| Input material |

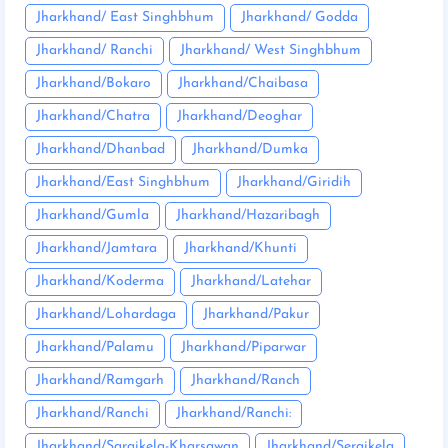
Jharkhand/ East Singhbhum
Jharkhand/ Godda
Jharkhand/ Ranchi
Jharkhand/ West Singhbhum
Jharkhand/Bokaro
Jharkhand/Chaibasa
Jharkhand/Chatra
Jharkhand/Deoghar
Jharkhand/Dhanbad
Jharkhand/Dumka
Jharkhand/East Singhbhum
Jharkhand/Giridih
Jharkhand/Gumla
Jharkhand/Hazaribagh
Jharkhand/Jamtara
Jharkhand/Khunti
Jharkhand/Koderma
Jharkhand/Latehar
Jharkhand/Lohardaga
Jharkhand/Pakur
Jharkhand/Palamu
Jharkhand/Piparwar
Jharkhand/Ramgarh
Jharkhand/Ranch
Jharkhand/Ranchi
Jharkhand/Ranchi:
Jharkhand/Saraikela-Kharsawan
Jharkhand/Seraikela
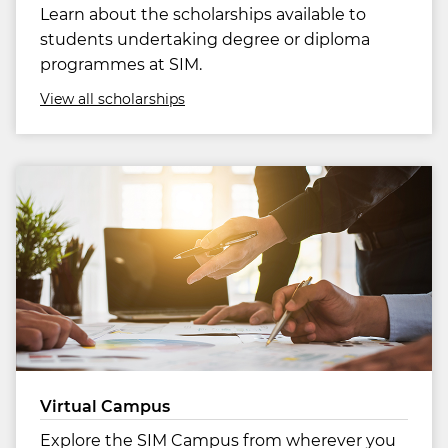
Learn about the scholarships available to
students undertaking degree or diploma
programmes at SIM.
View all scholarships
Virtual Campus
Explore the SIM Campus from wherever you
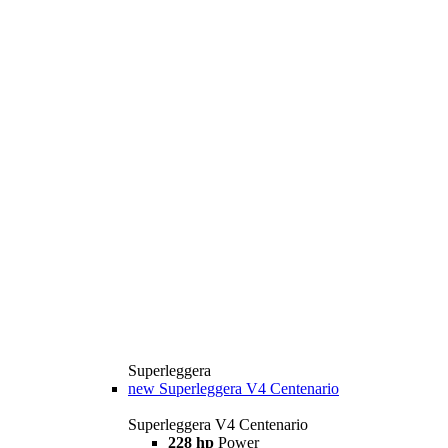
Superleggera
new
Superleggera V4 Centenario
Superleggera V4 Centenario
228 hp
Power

* * *

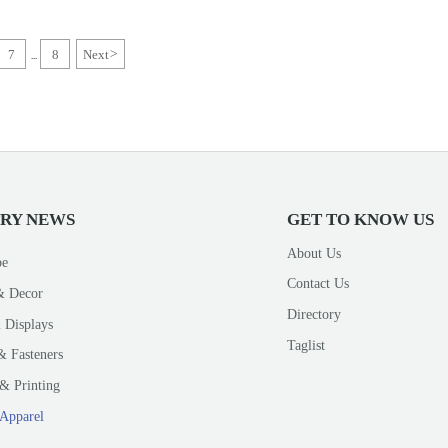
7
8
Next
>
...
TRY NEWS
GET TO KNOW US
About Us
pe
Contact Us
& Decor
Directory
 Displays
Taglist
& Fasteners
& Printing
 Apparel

| What is required |
Looking back over the data above, restate word for word the lines that begin at the line with "Jharkhand/Dhanbad" and end at the line with "Jharkhand/Seraikela", inclusive.

| Finished exercise |
Jharkhand/Dhanbad
Jharkhand/Dumka
Jharkhand/East Singhbhum
Jharkhand/Giridih
Jharkhand/Gumla
Jharkhand/Hazaribagh
Jharkhand/Jamtara
Jharkhand/Khunti
Jharkhand/Koderma
Jharkhand/Latehar
Jharkhand/Lohardaga
Jharkhand/Pakur
Jharkhand/Palamu
Jharkhand/Piparwar
Jharkhand/Ramgarh
Jharkhand/Ranch
Jharkhand/Ranchi
Jharkhand/Ranchi:
Jharkhand/Saraikela-Kharsawan
Jharkhand/Seraikela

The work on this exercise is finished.